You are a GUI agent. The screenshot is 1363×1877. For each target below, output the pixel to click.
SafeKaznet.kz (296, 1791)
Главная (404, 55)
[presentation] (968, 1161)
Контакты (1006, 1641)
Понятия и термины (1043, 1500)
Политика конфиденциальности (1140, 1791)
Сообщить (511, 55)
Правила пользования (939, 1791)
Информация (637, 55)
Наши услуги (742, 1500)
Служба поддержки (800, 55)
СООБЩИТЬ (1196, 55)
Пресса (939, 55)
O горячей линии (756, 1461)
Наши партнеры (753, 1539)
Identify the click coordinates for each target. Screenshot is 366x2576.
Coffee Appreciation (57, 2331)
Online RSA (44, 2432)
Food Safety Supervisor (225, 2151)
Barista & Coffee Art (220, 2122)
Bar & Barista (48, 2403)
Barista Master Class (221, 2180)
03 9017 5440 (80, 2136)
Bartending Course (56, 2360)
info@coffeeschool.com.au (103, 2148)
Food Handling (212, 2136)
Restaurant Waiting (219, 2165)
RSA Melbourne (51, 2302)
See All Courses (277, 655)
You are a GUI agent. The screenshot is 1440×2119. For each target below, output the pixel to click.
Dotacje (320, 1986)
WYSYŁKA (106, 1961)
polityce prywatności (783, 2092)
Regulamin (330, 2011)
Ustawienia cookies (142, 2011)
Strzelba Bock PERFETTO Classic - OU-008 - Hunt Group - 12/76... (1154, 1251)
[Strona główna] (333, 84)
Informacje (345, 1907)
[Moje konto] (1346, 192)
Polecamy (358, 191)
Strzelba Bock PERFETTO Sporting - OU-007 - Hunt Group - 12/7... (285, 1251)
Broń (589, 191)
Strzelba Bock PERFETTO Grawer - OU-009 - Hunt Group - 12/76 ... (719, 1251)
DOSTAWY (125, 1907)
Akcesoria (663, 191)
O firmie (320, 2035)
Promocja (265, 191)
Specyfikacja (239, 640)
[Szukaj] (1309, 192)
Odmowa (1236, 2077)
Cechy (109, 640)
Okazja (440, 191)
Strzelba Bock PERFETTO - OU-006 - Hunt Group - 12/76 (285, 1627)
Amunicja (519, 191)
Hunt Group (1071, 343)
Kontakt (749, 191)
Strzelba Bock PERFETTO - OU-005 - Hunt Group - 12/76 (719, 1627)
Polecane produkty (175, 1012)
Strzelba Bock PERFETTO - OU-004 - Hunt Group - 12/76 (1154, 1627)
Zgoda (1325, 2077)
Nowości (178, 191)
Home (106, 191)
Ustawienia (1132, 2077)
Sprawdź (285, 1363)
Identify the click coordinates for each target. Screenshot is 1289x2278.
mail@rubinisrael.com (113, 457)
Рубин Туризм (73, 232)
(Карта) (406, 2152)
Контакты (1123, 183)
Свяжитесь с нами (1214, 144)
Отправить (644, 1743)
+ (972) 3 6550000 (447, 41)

────────

*PROBLEM DETAILS*. Pull every line containing "pixel" out of the material and copy it.

*RESPONSE AREA*.
You are a GUI agent. The screenshot is 1363×1877. For each target below, output the pixel to click.
You are a GUI agent. The screenshot is 1440×2119. For each target below, output the pixel to click.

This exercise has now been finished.